Уйми холодные печали.
В них тайно скрыта сила зла.
Я верю только женской стати,
в ее бесстрастный ум и взгляд.
Не треск с трибуны, а заклятья,
ее заклятья нас смирят.
И этих юношей с Неглинки
оставь, забудь их имена.
И для прекрасной половинки
пришли иные времена.
Держи соблазны в черном теле,
чтоб сохранить огонь и стыд,
и теплоту у колыбели,
где наше будущее спит.
БУРЯ. 1993 ГОД.
Еще вчера вокруг мело.
Лепило окна белым снегом.
И небо мглой заволокло
одним стремительным набегом.
В саду, в смещении ветвей,
смещались контуры березы.
И сквозь расщелины дверей
тянуло с улицы морозом.
И, тешась колдовской игрой,
плели метели хороводы.
Иерихонскою трубой
гудела вьюга в дымоходе.
Под утро, осветив луга,
настала тишь – как в богадельне.
И боль отплакала пурга,
отхороводили метели.
Дышала негою земля.
Но, словно метки черных оргий,
к ней прижимались тополя
и клены, вырванные с корнем.
И соки со стволов берез
за каплей капля вниз летели
подобьем выплаканных слез
по братьям, сгинувшим в метели.
***
Спокойно жди. Но час неровен —
начнется вновь переполох.
И мир охватит жажда крови.
И всадник выкрикнет: «Всполох!»
Не отдавай свои станицы.
Не прячь лица.
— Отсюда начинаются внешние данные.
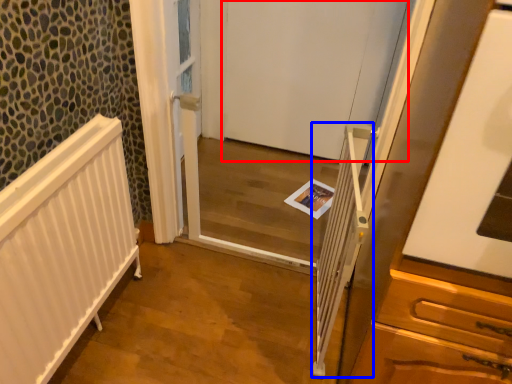 Question: Which object appears farthest to the camera in this image, door (highlighted by a red box) or balustrade (highlighted by a blue box)?

Choices:
 (A) door
 (B) balustrade

Answer: (A) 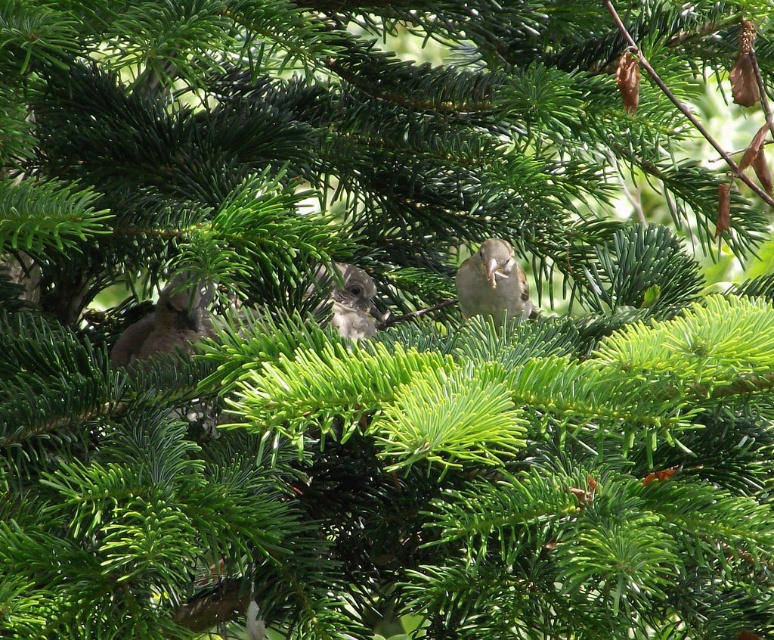 Question: Which point is farther to the camera?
Не жги страницы.
Мужицкой кровью Шукшина
калина красная красна.
***
«Я вернулся в свой город…»
О. Мандельштам
Я бы тоже вернулся в свои города,
да мешают года. И, как корочка льда,
жизнь уходит, сужаясь от жарких лучей,
под траву-мураву, как сквозь пальцы вода.
Я бы тоже вернулся в свои пустыри,
где гоняли мячи до вечерней зари,
где когда-то, малыш – от горшка два вершка,
я весеннюю розу тебе подарил.
Ты в ответ осветила улыбкой такой,
от которой я небо сравнял бы с землей.
Помню: замерло сердце, гулял допоздна
и полночи валялся в обнимку с травой.
Я полвека прожил. И уже не прошу
никого ни о чем – все смогу и решу.
Но улыбку твою, как магический знак,
до сих пор я в нагрудном кармане ношу
***
Все хочется верить, что будет и радость,
что сможешь печаль и унять и замять.
А силы все меньше. И в двери парадной
холодным безверьем вступает зима.
А ветки под сереньким небом все краше,
все чище верхушки заснеженных ив.
И мир торжествует. Он этим и страшен,
что так невозможно велик и красив.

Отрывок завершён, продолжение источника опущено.